The club offers easy walks at least once a week, along with other activities, such as recent classes about mental health and self-defense. There are also social gatherings at local restaurants or parks and community service opportunities such as food drives and toy drives. Club walks last about an hour and are designed to be easy, Avila said, adding: “These are leisurely, flat, paved walks that are more about socializing.”
Membership is free, and members are encouraged to network and set up extra walks with others in the club. Avila did all the work herself for the first nine months but now has nine “ambassadors” who help with organizing, and the club is currently applying for nonprofit status.

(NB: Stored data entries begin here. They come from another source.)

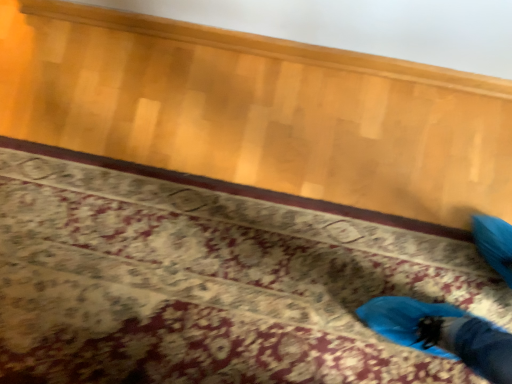 Locate an element on the screen. This screenshot has height=384, width=512. vacant space underneath patterned carpet at center (from a real-world perspective) is located at coordinates (219, 297). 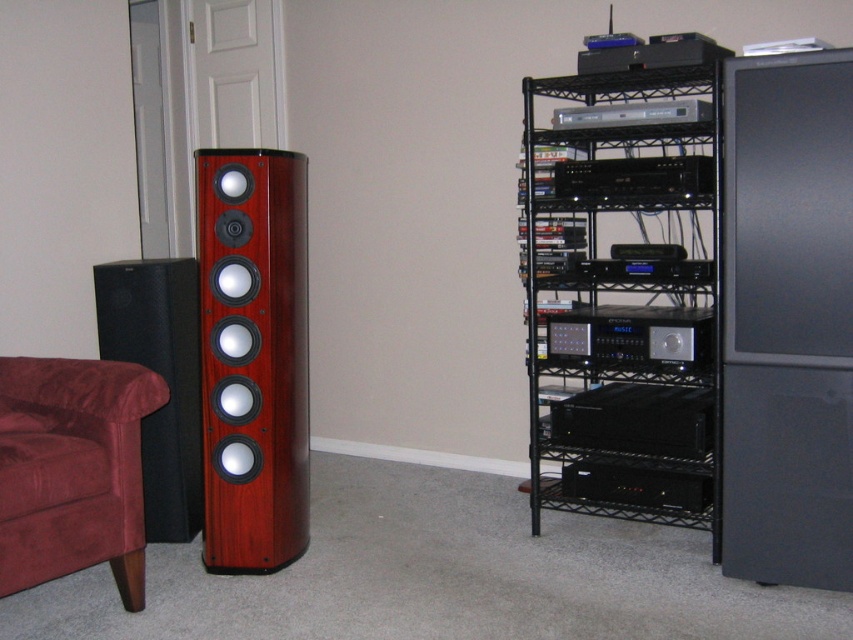 Question: In this image, where is black matte speaker at left located relative to satin black stereo at center?

Choices:
 (A) below
 (B) above

Answer: (A)

Question: Is black plastic stereo at center to the right of satin black stereo at center from the viewer's perspective?

Choices:
 (A) no
 (B) yes

Answer: (B)

Question: Which object is the closest to the black matte stereo at center-right?

Choices:
 (A) mahogany wood speaker at left
 (B) black matte stereo at center

Answer: (B)

Question: Does mahogany wood speaker at left have a greater width compared to velvet maroon armchair at lower left?

Choices:
 (A) yes
 (B) no

Answer: (B)

Question: Among these points, which one is farthest from the camera?

Choices:
 (A) (138, 589)
 (B) (572, 445)
 (C) (605, 355)

Answer: (B)

Question: Which point appears closest to the camera in this image?

Choices:
 (A) (576, 308)
 (B) (660, 490)
 (C) (606, 419)
 (D) (596, 189)

Answer: (B) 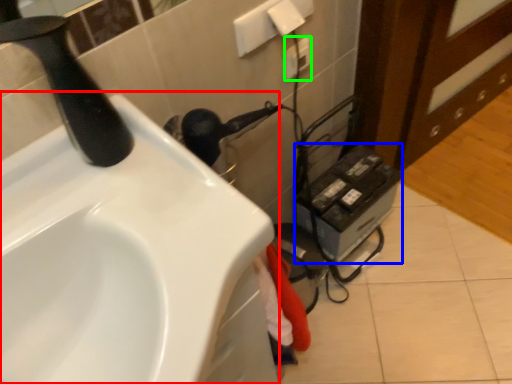 Question: Based on their relative distances, which object is nearer to sink (highlighted by a red box)? Choose from appliance (highlighted by a blue box) and electric outlet (highlighted by a green box).

Choices:
 (A) appliance
 (B) electric outlet

Answer: (A) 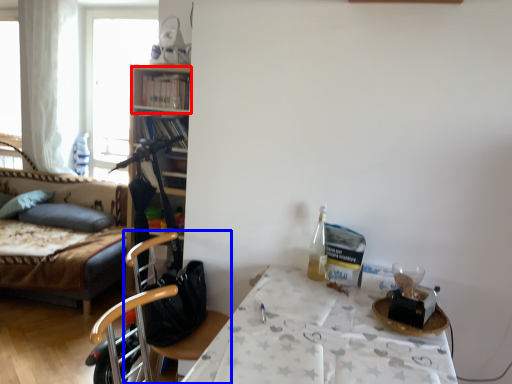 Question: Which object appears closest to the camera in this image, shelf (highlighted by a red box) or chair (highlighted by a blue box)?

Choices:
 (A) shelf
 (B) chair

Answer: (B) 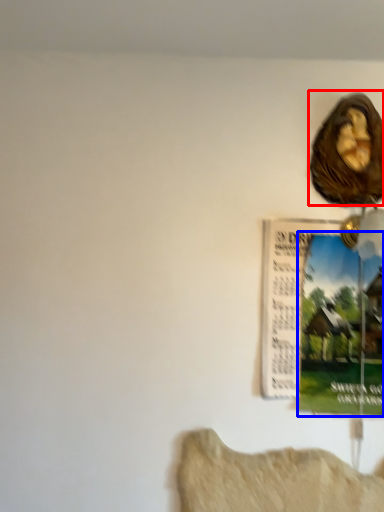 Question: Which of the following is the closest to the observer, art (highlighted by a red box) or poster page (highlighted by a blue box)?

Choices:
 (A) art
 (B) poster page

Answer: (B) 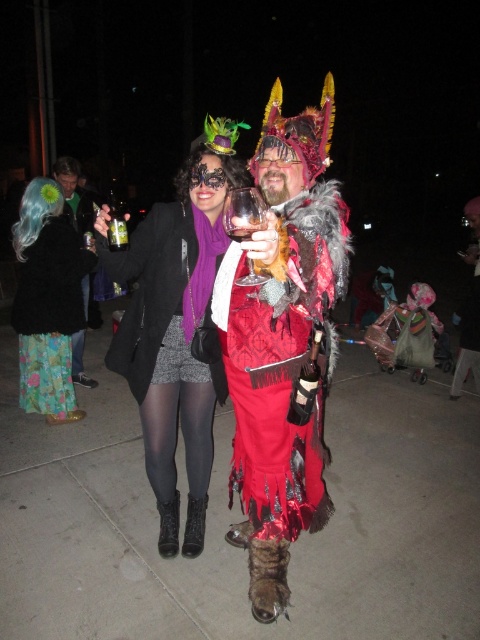 You are a photographer at the event and want to capture both the floral fabric skirt at lower left and the clear plastic cup at upper left in the same frame. Which object should you focus on first to ensure both are in the shot?

The floral fabric skirt at lower left is smaller than the clear plastic cup at upper left, so you should focus on the clear plastic cup at upper left first to ensure both fit in the frame.

You are at a party and want to grab your drink without moving your hand too much. The floral fabric dress at left is in your way. Is the clear plastic cup at upper left reachable without moving the dress?

The clear plastic cup at upper left is behind the floral fabric dress at left, so you would need to move the dress to reach it.

You are a photographer trying to capture a clear shot of the floral fabric skirt at lower left. Considering the distance, can you estimate how far you need to move forward to get the skirt into focus if your camera has a minimum focusing distance of 2 meters?

The floral fabric skirt at lower left is 3.33 meters away from the camera. Since your camera has a minimum focusing distance of 2 meters, you need to move forward by 1.33 meters to get the skirt into focus. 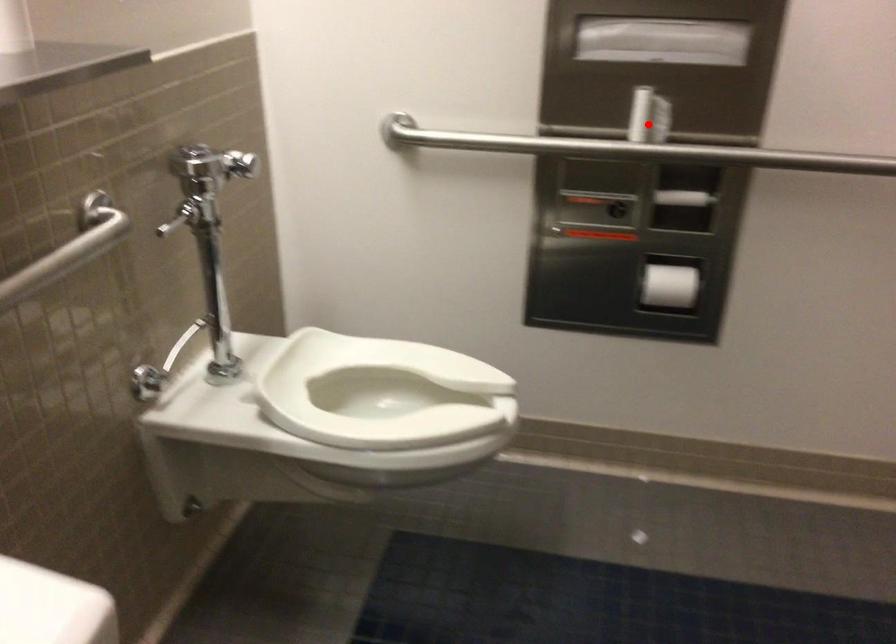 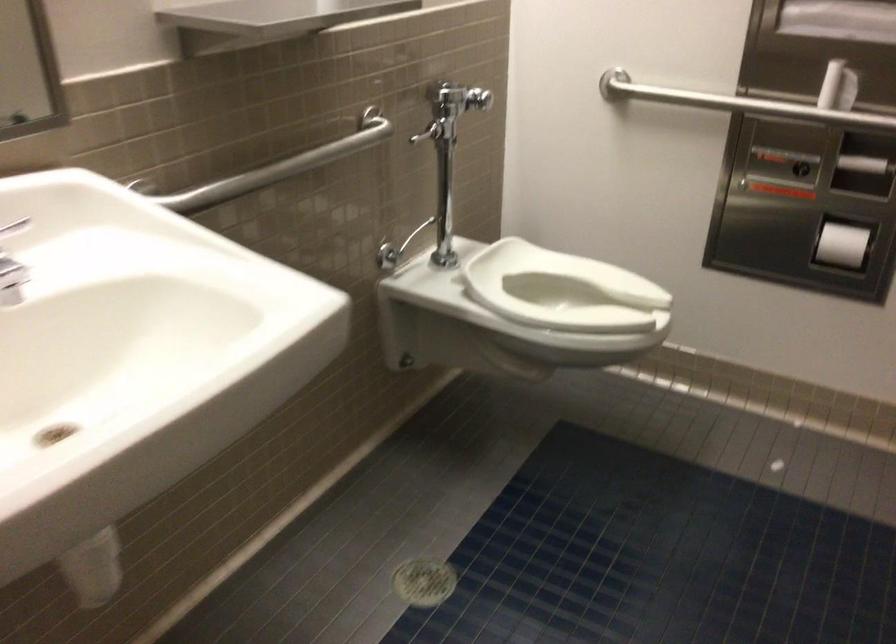 Question: A red point is marked in image1. In image2, is the corresponding 3D point closer to the camera or farther? Reply with the corresponding letter.

Choices:
 (A) The corresponding 3D point is closer.
 (B) The corresponding 3D point is farther.

Answer: (B) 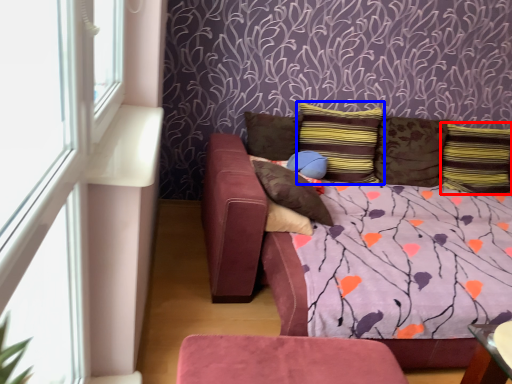 Question: Which object is closer to the camera taking this photo, pillow (highlighted by a red box) or pillow (highlighted by a blue box)?

Choices:
 (A) pillow
 (B) pillow

Answer: (B) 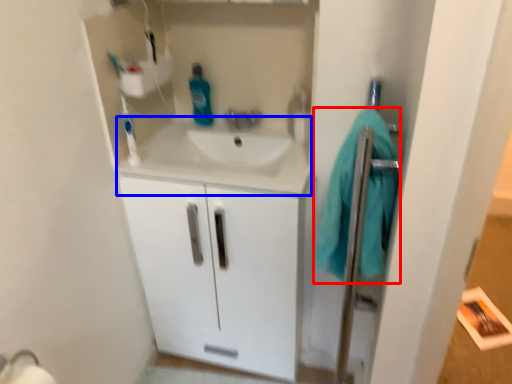 Question: Which object appears farthest to the camera in this image, bath towel (highlighted by a red box) or counter top (highlighted by a blue box)?

Choices:
 (A) bath towel
 (B) counter top

Answer: (B) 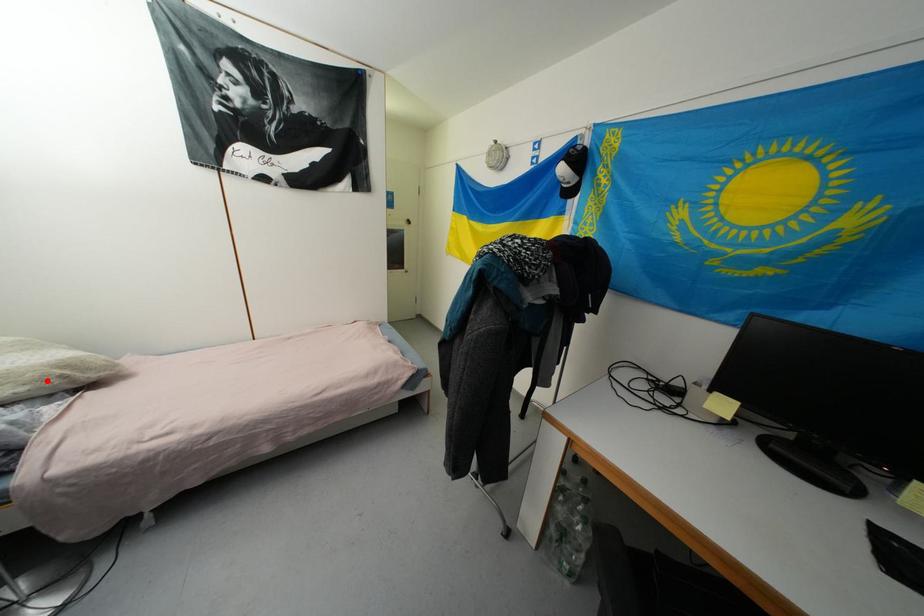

Avila is excited about all the ways the group is building community just 18 months after it began. “This is my passion, my hobby,” she said. “Our members are glad to have this space just for women, because [spaces exclusively for women] really don’t exist. This club really helps me help them.” — Jeanette Marantos
Los Angeles Hiking Group
Back in 2007, friends Barry Craine and Lee Zebold started an L.A.-based group with a simple winning formula: Encourage Angelenos to have fun outdoors with others. Some 17 years later, the free, nonprofit Los Angeles Hiking Group has more than 43,000 members on Meetup and multiple opportunities every month for people to join free urban walks or group hikes organized by one of the group’s nearly 70 leaders.
“If you don’t want to travel far, an urban walk is an ideal activity for someone living in a city,” said Mike Cheng, who joined the group in 2011 and is now its president. “I’ve had the best times of my life hiking or walking. And of course it’s a great way to meet people. If you like to walk, and you meet a person who clearly enjoys what you’re doing, you have something in common right away compared to meeting someone in a bar.”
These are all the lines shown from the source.